Generative Learning:

Supervised learning – input labeled x and y. then give x and calculate probability p(y|x)

generative learning – basically Bayesian idea. **forgot about sample and population ..**

p(y|x) = p(y, x) / p(x) = p(x|y) * p(y) / sum(P(x, y)) ~ p(x|y) * p(y)

p(y) is the prior distribution of y.

p(x|y) is the probability of x given a y

So if assume a prior y, also p(x|y), which means assuming the distribution of labels and the distribution of input given a label, can get the probability of current observant under each label. Then maximize this. **(Does this relate to mle as well?)**

**Gaussian Discriminant Analysis Model**

x is continuous real valued vectors

The prior for y is Bernoulli(phi)

x|y=0 ~ multivariate Gaussian with mean mu0 and cov sigma

x|y=0 ~ multivariate Gaussian with mean mu1 and cov sigma — same sigma!!

GDA and logistic regression :

if p(x|y) is a multivariate gaussian then p(y|x) follows a logistic function.

Q: GDA is a generative algo, while logistic regression is a discriminate algo. When use one over the other?

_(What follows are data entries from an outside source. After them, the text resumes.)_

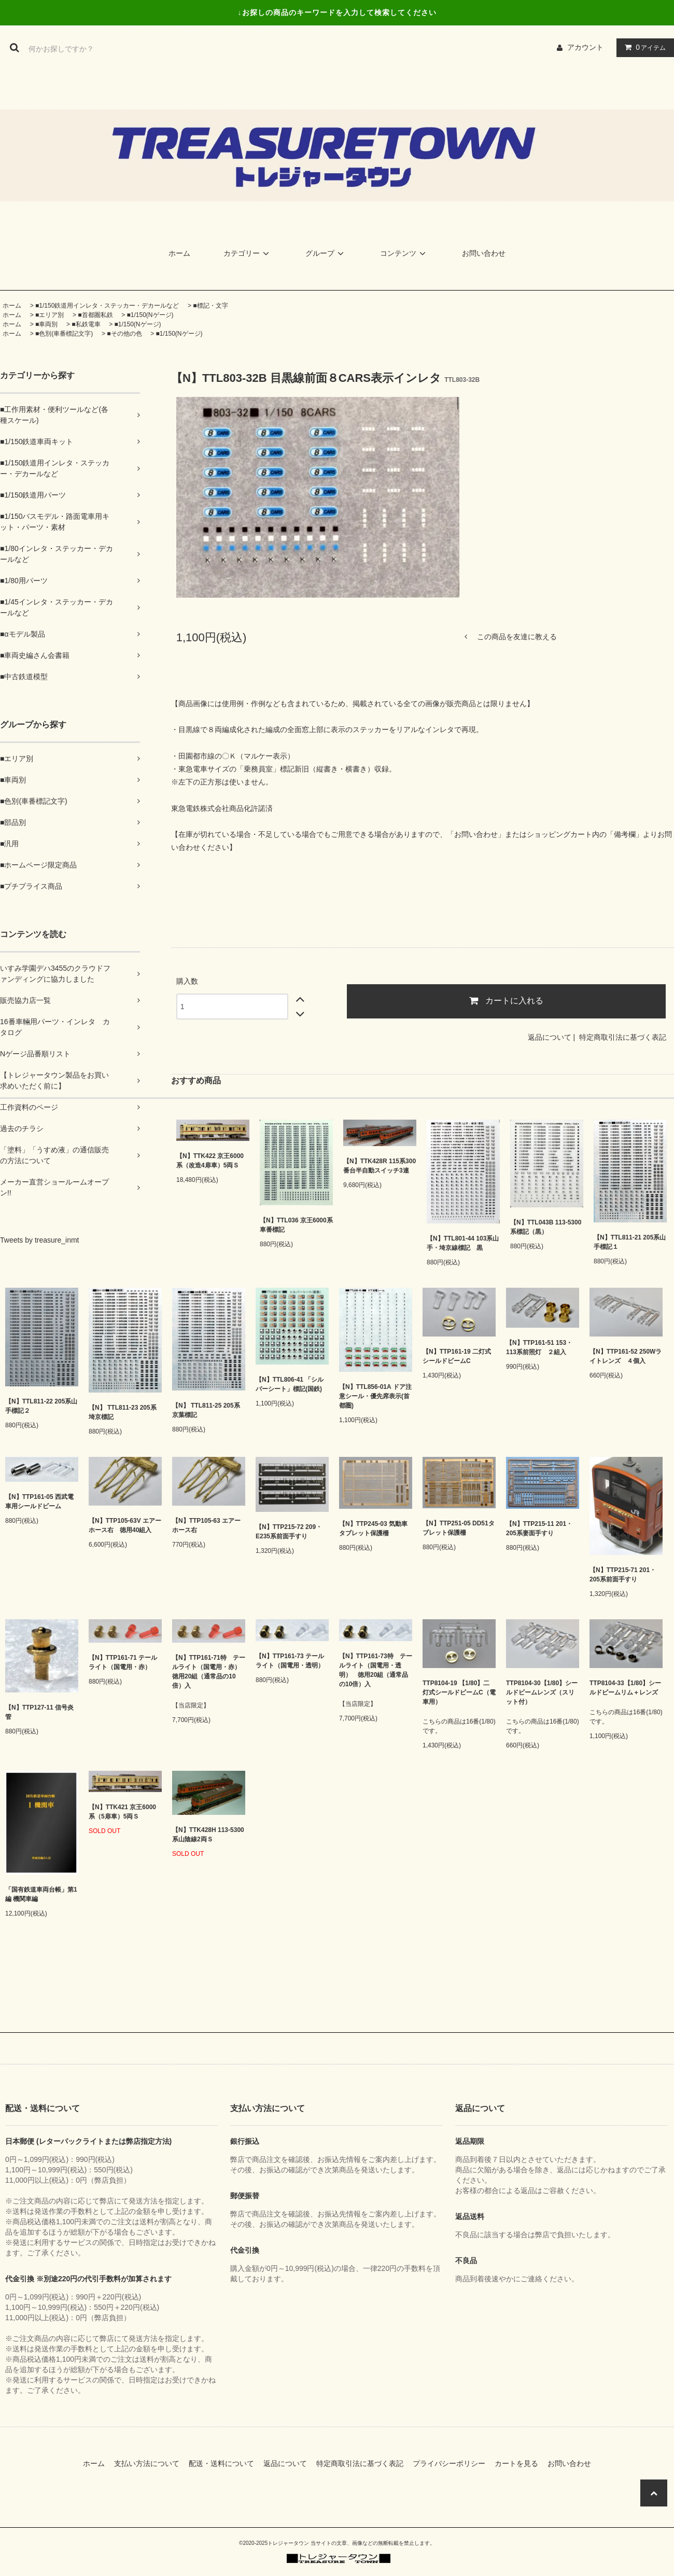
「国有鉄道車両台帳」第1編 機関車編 (41, 1894)
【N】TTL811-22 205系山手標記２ (41, 1406)
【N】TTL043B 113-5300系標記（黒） (545, 1227)
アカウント (585, 47)
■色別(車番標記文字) (64, 333)
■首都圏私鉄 (95, 315)
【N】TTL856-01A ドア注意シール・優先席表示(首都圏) (375, 1396)
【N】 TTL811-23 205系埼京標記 (123, 1412)
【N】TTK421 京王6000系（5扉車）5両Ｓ (122, 1811)
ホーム (179, 253)
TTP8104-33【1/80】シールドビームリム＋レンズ (625, 1687)
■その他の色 (124, 333)
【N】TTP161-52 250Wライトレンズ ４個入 (625, 1356)
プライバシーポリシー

- GDA makes stronger assumptions about p(x|y). i.e. if p(x|y) ~ Gaussian, y ~ Bernoulli, then p(y|x) ~ logistic regresssion. But the inverse is not true. if p(y|x) ~ logistic, then it’s possible that p(x|y) ~ Poisson. Thus the assumption of logistic regression is weaker.
- When p(x|y) is indeed Gaussian, then GDA is asymptotically efficienc. i.e. if the assumption is met GDA is better than logistic regression
- then logistic is robust and less sensitive to incorrect models

**Naive Bayes**

x is discrete vectors

Sep 13, 2017

A list of models to review:

- Neural networks
- GAN
- Energy-based models
- CNN
- LSTM

- Support Vector Machine
- LASSO
- PCA
- KNN

Oct 11, 2017

- today learnt KNN — select k nearest neighbors and classify it to be the most prevelant class in these neighbors
- Supervised model : given input predict output — from elements of statistical learning
- k means — ??

Oct 12, 2017

Today learnt:

- decision trees
- CART — classification and regression tree – each step only choose one feature and a threshold. (machine learning book with tensorflow)
- feature importance — calculated using Gini
- Gini

- MLE vs KL divergence vs cross entropy
- KL divergence is measuring dissimilarities between empirical distribution and theoretical distributions
- MLE is to tune the parameters s.t. the likelihood is maximized given seen data
- cross entropy ?

- PCA – eigenvalue decomposition of covariance matrix ??
- RNN — used when the input data has different lengths but have to train the same model !